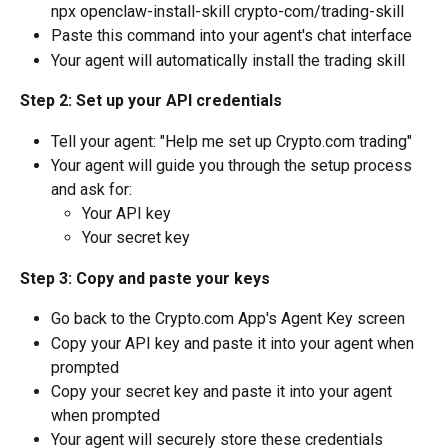
npx openclaw-install-skill crypto-com/trading-skill
Paste this command into your agent's chat interface
Your agent will automatically install the trading skill
Step 2: Set up your API credentials
Tell your agent: "Help me set up Crypto.com trading"
Your agent will guide you through the setup process 
and ask for:
Your API key
Your secret key
Step 3: Copy and paste your keys
Go back to the Crypto.com App's Agent Key screen
Copy your API key and paste it into your agent when 
prompted
Copy your secret key and paste it into your agent 
when prompted
Your agent will securely store these credentials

= The problem =
Return the material above exactly; the images stay out.

= Response to the task =
npx openclaw-install-skill crypto-com/trading-skill
Paste this command into your agent's chat interface
Your agent will automatically install the trading skill
Step 2: Set up your API credentials
Tell your agent: "Help me set up Crypto.com trading"
Your agent will guide you through the setup process 
and ask for:
Your API key
Your secret key
Step 3: Copy and paste your keys
Go back to the Crypto.com App's Agent Key screen
Copy your API key and paste it into your agent when 
prompted
Copy your secret key and paste it into your agent 
when prompted
Your agent will securely store these credentials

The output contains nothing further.